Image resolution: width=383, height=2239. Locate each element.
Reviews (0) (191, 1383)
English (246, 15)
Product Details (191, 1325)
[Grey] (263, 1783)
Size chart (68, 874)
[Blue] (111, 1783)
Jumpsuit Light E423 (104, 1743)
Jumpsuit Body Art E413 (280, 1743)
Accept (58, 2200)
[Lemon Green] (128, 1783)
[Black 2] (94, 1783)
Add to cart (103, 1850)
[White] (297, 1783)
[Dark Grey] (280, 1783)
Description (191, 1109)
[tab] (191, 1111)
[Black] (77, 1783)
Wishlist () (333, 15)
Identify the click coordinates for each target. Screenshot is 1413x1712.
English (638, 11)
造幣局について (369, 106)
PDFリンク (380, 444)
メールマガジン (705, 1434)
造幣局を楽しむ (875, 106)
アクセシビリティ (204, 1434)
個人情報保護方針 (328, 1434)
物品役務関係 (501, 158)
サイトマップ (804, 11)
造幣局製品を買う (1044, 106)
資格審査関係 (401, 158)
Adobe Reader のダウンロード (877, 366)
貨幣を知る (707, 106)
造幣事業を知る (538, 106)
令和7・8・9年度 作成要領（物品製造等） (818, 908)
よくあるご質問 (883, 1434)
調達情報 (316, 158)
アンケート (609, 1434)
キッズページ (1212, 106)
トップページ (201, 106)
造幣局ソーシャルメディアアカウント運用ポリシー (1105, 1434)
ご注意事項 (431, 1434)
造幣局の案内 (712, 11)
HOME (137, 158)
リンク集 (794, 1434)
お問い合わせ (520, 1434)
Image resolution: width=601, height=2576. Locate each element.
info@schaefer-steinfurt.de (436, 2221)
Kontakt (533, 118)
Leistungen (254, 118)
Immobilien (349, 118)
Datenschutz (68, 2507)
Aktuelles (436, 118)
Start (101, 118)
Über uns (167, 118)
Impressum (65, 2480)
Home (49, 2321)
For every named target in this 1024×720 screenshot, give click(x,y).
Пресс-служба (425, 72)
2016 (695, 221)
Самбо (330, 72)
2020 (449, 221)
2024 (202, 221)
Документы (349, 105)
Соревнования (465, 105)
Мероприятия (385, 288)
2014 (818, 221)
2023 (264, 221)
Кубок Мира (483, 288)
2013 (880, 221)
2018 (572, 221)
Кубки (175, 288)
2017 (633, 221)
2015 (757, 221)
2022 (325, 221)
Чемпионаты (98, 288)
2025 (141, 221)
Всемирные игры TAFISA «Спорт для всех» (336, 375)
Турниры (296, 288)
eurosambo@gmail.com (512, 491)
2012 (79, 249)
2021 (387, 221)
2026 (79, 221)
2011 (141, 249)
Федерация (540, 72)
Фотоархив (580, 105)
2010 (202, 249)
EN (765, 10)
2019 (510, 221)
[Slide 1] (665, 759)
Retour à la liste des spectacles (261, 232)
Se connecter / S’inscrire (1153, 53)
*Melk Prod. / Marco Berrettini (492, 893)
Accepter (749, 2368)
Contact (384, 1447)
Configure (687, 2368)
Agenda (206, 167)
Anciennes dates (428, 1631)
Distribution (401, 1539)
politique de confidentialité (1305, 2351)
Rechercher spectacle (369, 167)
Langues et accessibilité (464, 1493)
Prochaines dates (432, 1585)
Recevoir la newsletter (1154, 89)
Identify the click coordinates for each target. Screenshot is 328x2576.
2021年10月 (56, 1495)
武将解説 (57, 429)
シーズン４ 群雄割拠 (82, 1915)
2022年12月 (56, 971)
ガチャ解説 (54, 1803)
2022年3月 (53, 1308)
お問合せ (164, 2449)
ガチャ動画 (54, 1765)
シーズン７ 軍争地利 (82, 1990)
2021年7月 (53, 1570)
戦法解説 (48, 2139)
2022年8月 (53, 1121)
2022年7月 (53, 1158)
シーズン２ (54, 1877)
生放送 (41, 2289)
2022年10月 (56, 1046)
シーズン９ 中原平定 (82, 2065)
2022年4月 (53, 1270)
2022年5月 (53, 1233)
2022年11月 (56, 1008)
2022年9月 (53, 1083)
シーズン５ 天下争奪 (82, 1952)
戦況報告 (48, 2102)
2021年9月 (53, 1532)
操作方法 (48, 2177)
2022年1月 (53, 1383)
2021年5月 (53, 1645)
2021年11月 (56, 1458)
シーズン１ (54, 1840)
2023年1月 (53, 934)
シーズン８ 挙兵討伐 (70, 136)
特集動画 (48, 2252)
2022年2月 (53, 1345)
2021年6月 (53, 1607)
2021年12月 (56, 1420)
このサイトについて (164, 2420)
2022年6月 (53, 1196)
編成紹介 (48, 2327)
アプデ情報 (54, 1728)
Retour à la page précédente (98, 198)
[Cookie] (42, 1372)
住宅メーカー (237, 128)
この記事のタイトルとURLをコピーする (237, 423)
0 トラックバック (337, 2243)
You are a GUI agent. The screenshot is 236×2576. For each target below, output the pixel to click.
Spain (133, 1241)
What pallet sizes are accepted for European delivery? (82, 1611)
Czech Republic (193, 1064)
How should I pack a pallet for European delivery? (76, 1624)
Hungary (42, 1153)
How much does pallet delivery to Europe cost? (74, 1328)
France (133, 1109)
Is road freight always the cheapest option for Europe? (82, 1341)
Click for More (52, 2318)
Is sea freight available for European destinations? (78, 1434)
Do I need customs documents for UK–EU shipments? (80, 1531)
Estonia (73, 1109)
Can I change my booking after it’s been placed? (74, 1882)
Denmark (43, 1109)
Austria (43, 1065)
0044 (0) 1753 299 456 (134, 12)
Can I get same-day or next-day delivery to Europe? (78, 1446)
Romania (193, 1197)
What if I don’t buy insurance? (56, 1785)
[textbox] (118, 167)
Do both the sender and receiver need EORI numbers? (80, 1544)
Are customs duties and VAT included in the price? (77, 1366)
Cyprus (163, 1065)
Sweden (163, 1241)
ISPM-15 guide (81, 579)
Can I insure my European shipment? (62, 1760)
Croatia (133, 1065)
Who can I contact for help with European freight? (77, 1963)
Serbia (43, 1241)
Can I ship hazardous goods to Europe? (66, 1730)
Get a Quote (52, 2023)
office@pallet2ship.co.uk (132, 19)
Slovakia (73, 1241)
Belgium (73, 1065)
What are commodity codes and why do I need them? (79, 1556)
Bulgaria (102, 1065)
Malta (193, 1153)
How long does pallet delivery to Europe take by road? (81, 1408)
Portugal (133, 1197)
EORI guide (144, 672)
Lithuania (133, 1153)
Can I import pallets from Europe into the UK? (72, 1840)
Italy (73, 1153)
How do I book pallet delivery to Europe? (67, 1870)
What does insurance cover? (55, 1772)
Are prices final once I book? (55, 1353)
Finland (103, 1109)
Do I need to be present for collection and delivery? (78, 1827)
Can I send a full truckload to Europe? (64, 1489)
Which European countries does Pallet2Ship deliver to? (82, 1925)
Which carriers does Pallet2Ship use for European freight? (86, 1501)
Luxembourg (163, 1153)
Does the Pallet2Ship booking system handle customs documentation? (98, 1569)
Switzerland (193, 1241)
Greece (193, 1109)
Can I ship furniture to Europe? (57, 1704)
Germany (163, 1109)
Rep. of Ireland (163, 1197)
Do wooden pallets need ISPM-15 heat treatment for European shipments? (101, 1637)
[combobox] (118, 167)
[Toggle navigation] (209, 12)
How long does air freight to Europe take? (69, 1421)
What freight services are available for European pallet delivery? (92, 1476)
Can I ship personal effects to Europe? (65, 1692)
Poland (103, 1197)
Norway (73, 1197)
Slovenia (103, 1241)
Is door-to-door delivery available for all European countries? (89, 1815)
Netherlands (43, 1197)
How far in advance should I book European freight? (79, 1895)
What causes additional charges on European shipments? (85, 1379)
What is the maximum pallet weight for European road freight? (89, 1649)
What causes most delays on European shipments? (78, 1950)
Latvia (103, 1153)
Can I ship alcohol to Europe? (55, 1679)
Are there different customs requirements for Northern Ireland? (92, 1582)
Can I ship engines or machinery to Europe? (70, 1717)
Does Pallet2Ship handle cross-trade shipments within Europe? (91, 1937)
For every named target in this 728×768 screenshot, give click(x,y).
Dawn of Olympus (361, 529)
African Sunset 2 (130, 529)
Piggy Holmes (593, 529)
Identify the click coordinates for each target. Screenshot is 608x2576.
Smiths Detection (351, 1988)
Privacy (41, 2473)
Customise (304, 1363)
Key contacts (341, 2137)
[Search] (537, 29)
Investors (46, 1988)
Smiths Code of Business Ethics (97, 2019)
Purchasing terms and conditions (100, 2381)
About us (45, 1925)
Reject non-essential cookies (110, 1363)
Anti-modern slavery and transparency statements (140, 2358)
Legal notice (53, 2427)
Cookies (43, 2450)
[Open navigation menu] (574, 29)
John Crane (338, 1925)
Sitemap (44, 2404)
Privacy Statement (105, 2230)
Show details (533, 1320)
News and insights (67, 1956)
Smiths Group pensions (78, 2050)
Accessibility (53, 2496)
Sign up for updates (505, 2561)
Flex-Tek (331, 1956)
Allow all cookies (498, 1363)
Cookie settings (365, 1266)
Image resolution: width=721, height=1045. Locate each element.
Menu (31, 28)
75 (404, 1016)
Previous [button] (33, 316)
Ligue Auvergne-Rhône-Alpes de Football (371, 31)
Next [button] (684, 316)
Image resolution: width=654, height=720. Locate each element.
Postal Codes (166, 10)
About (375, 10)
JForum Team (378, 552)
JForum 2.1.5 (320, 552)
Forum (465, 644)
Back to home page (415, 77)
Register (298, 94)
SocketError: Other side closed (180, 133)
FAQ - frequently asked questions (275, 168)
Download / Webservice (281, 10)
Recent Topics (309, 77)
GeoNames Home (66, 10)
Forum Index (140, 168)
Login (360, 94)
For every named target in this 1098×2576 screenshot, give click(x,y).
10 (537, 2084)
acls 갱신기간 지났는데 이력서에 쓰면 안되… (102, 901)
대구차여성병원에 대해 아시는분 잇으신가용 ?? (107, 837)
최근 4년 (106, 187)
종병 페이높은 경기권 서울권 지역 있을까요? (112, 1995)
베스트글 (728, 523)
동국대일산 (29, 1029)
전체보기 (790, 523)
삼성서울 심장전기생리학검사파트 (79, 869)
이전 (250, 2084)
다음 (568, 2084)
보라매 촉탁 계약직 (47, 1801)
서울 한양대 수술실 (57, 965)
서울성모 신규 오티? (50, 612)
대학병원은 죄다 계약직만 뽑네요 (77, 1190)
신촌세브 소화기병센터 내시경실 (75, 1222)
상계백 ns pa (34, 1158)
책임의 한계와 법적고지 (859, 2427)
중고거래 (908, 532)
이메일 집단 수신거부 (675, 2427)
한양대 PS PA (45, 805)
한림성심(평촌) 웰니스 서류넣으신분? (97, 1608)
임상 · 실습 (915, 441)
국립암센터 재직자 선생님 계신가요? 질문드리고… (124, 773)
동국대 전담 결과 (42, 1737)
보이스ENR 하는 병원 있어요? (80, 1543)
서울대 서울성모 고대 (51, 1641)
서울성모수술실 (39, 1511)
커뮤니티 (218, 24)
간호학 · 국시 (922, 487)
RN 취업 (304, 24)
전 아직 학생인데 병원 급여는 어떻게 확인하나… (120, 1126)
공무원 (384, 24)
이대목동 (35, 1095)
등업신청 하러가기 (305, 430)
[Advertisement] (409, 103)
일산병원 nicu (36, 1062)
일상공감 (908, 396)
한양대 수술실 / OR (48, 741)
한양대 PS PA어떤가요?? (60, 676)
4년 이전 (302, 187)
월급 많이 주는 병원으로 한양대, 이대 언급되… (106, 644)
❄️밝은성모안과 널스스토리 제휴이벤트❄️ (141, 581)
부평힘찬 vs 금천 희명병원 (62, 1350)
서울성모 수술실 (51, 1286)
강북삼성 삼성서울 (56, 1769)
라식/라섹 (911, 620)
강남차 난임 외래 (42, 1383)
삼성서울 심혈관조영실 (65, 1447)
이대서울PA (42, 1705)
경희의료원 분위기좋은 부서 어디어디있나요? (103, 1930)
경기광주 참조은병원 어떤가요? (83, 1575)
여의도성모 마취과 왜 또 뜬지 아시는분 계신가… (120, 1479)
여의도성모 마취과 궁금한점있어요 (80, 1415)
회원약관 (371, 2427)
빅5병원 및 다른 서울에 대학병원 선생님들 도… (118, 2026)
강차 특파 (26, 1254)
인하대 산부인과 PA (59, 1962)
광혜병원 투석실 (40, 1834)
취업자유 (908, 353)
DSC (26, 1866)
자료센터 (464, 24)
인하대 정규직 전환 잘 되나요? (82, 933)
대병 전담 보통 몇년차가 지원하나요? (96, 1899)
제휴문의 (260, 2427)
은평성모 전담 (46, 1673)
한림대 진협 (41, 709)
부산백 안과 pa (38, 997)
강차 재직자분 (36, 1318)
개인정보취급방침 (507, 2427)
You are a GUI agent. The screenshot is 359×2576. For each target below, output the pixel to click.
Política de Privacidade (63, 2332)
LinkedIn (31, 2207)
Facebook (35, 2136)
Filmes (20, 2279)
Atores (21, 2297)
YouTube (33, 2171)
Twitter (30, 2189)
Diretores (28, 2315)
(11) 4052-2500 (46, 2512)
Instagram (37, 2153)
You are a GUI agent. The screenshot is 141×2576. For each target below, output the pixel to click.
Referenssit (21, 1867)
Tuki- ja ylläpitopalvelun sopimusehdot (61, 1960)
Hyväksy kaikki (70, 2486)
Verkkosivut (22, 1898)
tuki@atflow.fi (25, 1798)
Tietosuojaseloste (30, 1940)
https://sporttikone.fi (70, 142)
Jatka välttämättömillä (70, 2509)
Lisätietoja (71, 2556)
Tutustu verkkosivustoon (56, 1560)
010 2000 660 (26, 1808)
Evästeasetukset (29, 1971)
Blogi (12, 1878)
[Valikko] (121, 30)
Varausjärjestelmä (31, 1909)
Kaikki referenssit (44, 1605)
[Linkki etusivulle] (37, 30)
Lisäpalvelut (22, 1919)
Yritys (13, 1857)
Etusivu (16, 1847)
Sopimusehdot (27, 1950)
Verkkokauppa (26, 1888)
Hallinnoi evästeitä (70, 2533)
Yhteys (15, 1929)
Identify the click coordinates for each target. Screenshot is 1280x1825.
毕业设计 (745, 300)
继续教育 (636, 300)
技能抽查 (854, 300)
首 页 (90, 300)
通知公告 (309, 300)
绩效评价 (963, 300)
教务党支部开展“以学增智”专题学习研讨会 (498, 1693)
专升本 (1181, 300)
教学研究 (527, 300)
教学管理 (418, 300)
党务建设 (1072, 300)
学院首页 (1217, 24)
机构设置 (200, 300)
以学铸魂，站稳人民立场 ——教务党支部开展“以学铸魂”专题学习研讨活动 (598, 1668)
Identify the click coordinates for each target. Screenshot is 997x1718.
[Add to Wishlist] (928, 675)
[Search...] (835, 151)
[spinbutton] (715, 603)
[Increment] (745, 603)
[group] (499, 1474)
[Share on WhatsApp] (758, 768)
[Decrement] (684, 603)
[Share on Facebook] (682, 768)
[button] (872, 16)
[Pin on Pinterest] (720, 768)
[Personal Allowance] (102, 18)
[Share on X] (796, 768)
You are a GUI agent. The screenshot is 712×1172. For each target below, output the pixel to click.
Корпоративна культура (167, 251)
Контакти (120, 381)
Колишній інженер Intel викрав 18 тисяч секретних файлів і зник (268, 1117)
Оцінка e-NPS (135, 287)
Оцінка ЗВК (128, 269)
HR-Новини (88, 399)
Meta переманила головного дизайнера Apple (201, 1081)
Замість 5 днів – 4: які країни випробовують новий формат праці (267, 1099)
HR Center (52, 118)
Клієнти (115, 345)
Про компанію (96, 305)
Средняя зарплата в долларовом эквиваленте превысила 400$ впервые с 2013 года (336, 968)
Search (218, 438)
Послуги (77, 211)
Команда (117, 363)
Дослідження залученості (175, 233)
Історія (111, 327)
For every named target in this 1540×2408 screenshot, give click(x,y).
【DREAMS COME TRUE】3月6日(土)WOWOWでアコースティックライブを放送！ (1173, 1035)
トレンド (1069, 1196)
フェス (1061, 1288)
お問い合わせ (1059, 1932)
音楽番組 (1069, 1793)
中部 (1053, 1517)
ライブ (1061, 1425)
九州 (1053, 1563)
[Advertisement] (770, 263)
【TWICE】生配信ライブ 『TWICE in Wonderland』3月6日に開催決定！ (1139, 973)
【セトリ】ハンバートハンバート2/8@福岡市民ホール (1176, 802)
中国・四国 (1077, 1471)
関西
::::::::
__Required work__
Above are the records; repeat exactly the lines from the one holding "[Black 2] (94, 1783)" down to the one holding "Immobilien (349, 118)", end lines included.

__Result__
[Black 2] (94, 1783)
Add to cart (103, 1850)
[White] (297, 1783)
[Dark Grey] (280, 1783)
Description (191, 1109)
[tab] (191, 1111)
[Black] (77, 1783)
Wishlist () (333, 15)
Identify the click coordinates for each target. Screenshot is 1413x1712.
English (638, 11)
造幣局について (369, 106)
PDFリンク (380, 444)
メールマガジン (705, 1434)
造幣局を楽しむ (875, 106)
アクセシビリティ (204, 1434)
個人情報保護方針 (328, 1434)
物品役務関係 (501, 158)
サイトマップ (804, 11)
造幣局製品を買う (1044, 106)
資格審査関係 (401, 158)
Adobe Reader のダウンロード (877, 366)
貨幣を知る (707, 106)
造幣事業を知る (538, 106)
令和7・8・9年度 作成要領（物品製造等） (818, 908)
よくあるご質問 (883, 1434)
調達情報 (316, 158)
アンケート (609, 1434)
キッズページ (1212, 106)
トップページ (201, 106)
造幣局ソーシャルメディアアカウント運用ポリシー (1105, 1434)
ご注意事項 (431, 1434)
造幣局の案内 (712, 11)
HOME (137, 158)
リンク集 (794, 1434)
お問い合わせ (520, 1434)
Image resolution: width=601, height=2576. Locate each element.
info@schaefer-steinfurt.de (436, 2221)
Kontakt (533, 118)
Leistungen (254, 118)
Immobilien (349, 118)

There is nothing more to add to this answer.